Walker hosting a gathering for her employees in the backyard.
Walker hosting a gathering for her employees in the backyard. A’Lelia Bundles/Madam Walker Family Archives/Courtesy the National Trust for Historic Preservation

In 1916, America’s first black female self-made millionaire, Madam C.J. Walker, had a house built. And by house we mean mansion, one befitting her fortune and status, cleverly named Villa Lewaro—an amalgamation of her daughter’s first, middle, and last names (A’Lelia Walker Robinson). Walker was a trailblazing entrepreneur, and her beauty product company was at one time the largest black-owned business in the United States. Her Italianate villa in Irvington-on-Hudson, New York, is now in its hundredth year, and is being reimagined as a learning and leadership institute for female entrepreneurs of color.
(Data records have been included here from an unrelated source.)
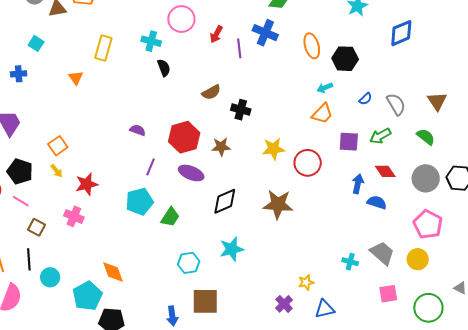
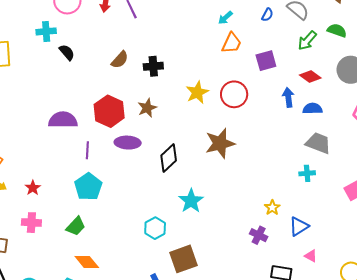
purple semicircle: (138, 130) -> (63, 120), size x1.8
green arrow: (380, 136) -> (307, 41), moved
red star: (87, 184) -> (33, 188), size x0.7
green trapezoid: (170, 217) -> (76, 226), moved, turned 30
gray trapezoid: (382, 253) -> (318, 143), moved

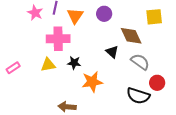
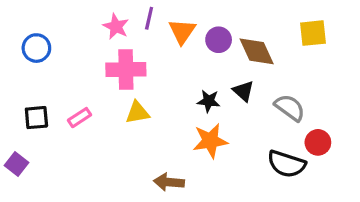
purple circle: (104, 14) -> (219, 40), moved
brown diamond: (131, 36) -> (257, 51), moved
pink cross: (58, 39) -> (126, 70), moved
black star: (74, 63) -> (209, 101), moved

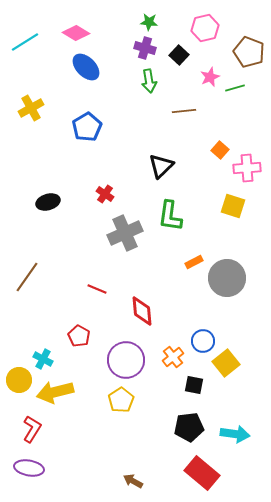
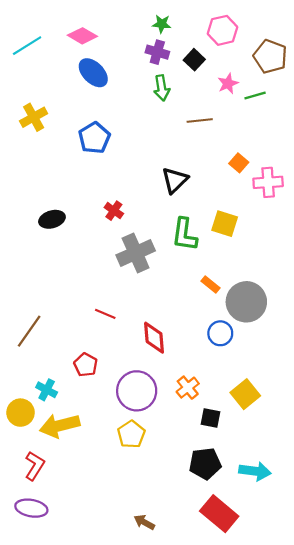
yellow square: (233, 206) -> (225, 224), moved
orange rectangle: (194, 262) -> (211, 284), turned 66
brown line: (27, 277) -> (29, 331), moved
blue circle: (203, 341) -> (220, 333), moved

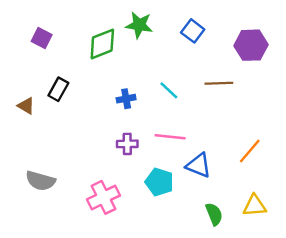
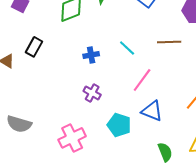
pink line: (170, 137) -> (142, 80), moved, turned -60
purple cross: (127, 144) -> (92, 93), turned 30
The 28,000-square-foot estate, designed by Vertner Woodson Tandy (the first licensed black architect in New York State), was recently purchased by the New Voices Foundation for an undisclosed amount. The foundation is the nonprofit branch of the New Voices Fund, a $100 million investment fund dedicated to entrepreneurs following in Walker’s footsteps. Both the fund and the foundation were created by Richelieu Dennis, a Liberian entrepreneur and investor, who will help oversee the transition of Villa Lewaro from a riverfront estate to a creative think tank. It’s notable that Dennis’s family founded Shea Moisture hair products, a business, like Walker’s, that was built on a family recipe for African-American beauty needs.

Villa Lewaro.
Villa Lewaro. David Bohl/Historic New England/Courtesy the National Trust for Historic Preservation

Though Walker only lived at Villa Lewaro for one year (from May 1918 until her death in May 1919), over time the home served as a cultural and intellectual meeting place for leaders of the Harlem Renaissance, such as Zora Neale Hurston and W.E.B. DuBois. Ultimately, the mansion “represents the fulfillment of Madam Walker’s goal to inspire future generations of African Americans and women,” says A’Lelia Bundles, great-great granddaughter of Walker.
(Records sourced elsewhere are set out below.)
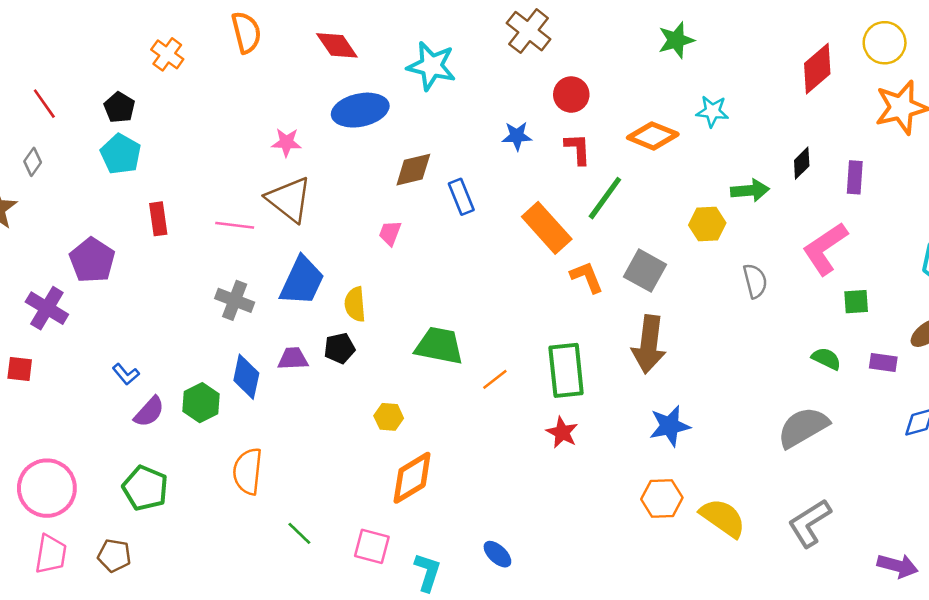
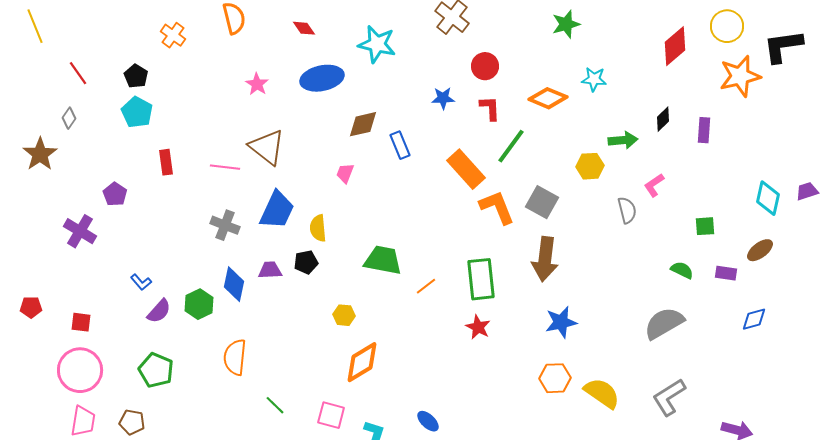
red diamond: (337, 45) -> (304, 28), size x0.7
pink star: (286, 142) -> (257, 84), moved, turned 30
pink L-shape: (825, 249) -> (654, 185), moved, size x0.6
purple pentagon: (92, 260) -> (115, 194), size x0.7
orange L-shape: (587, 277) -> (497, 207), size x1.4
red square: (20, 369) -> (81, 322), moved

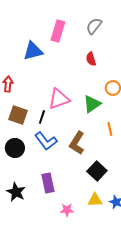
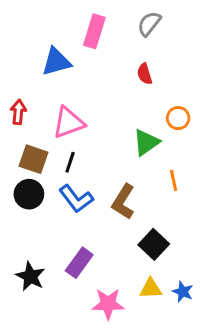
pink triangle: (59, 99) -> (69, 123), moved
black circle: (15, 148) -> (29, 194), moved
purple rectangle: (48, 183) -> (79, 263), turned 48
pink star: (67, 210) -> (108, 304), size x1.5

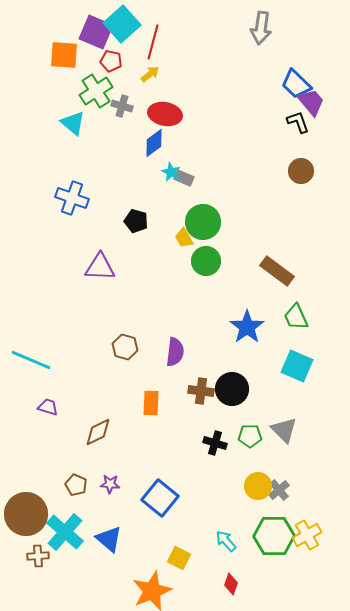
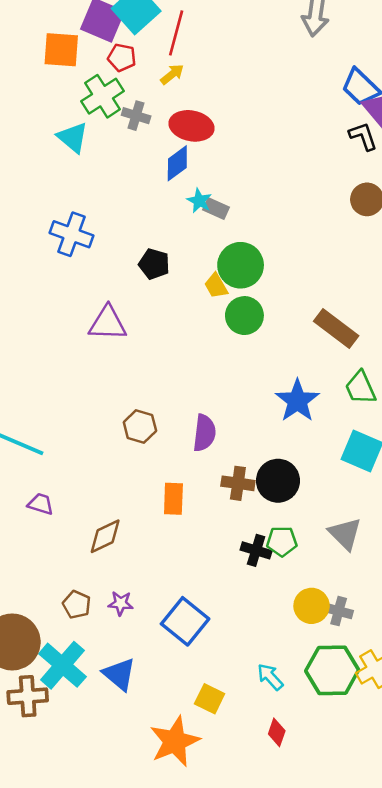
green pentagon: (250, 436) -> (282, 541), moved
gray cross: (279, 490) -> (339, 611), turned -35
brown cross: (38, 556) -> (28, 696), size x1.4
Perhaps unsurprisingly, Walker was the first person of color to own property in tony Irvington. Villa Lewaro was situated along the aptly named “Millionaire’s Row,” so the beauty pioneer counted the Rockefellers and Astors as neighbors. A November 4, 1917, New York Times Magazine article reports that Walker’s move into the neighborhood was met with total disbelief. The article details the inside of Villa Lewaro, too. “It is 113 feet long, 60 wide, and stands in the centre of a four-and-a-quarter-acre plot. It is fireproof, of a structural tile with an outer covering of cream-colored stucco, and has thirty-four rooms. In the basement are a gymnasium, baths and showers, kitchen and pantry, servants’ dining room, power room for an organ, and storage vaults for valuables.”

Madam C.J. Walker in 1914.
Madam C.J. Walker in 1914. Public Domain

All this belonged to a self-taught woman from the sharecropping South, who founded a company with a 3,000-person salesforce and up to $250,000 in annual sales (several million in today’s dollars). Walker also had a reputation for being an activist and major philanthropist for the black community. Throughout her life, she bequeathed nearly $100,000 to orphanages, schools, and other cultural institutions. In 1919, just before her death, she gifted the equivalent of $65,000 to the NAACP’s anti-lynching fund—their largest gift ever at the time.
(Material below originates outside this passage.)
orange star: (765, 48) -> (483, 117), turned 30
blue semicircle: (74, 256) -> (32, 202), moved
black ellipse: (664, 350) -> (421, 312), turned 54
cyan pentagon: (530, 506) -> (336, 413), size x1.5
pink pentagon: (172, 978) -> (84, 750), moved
Villa Lewaro was named a National Historical Landmark in 1976. In 2014, it was named a National Treasure by the National Trust for Historic Preservation. The New Voices Foundation is working with preservationists to ensure that the mansion is structurally sound, and with historians to give context to the time and place in which Villa Lewaro was built and furnished.

Bundles, a biographer and brand historian beyond being Walker’s descendant, looks forward to meeting the first cohort of entrepreneurs to use the space. “I hope their visit will inspire even more success [and] I hope they’ll incorporate Madam Walker’s practice of being a patron of the arts and a philanthropist who supported political, civic, and social justice causes,” she says. No centennial events have been announced for Villa Lewaro just yet, but the Madam Walker Legacy Center, an arts and culture space in Indianapolis (which hosted her company’s headquarters), will reopen this year after a renovation.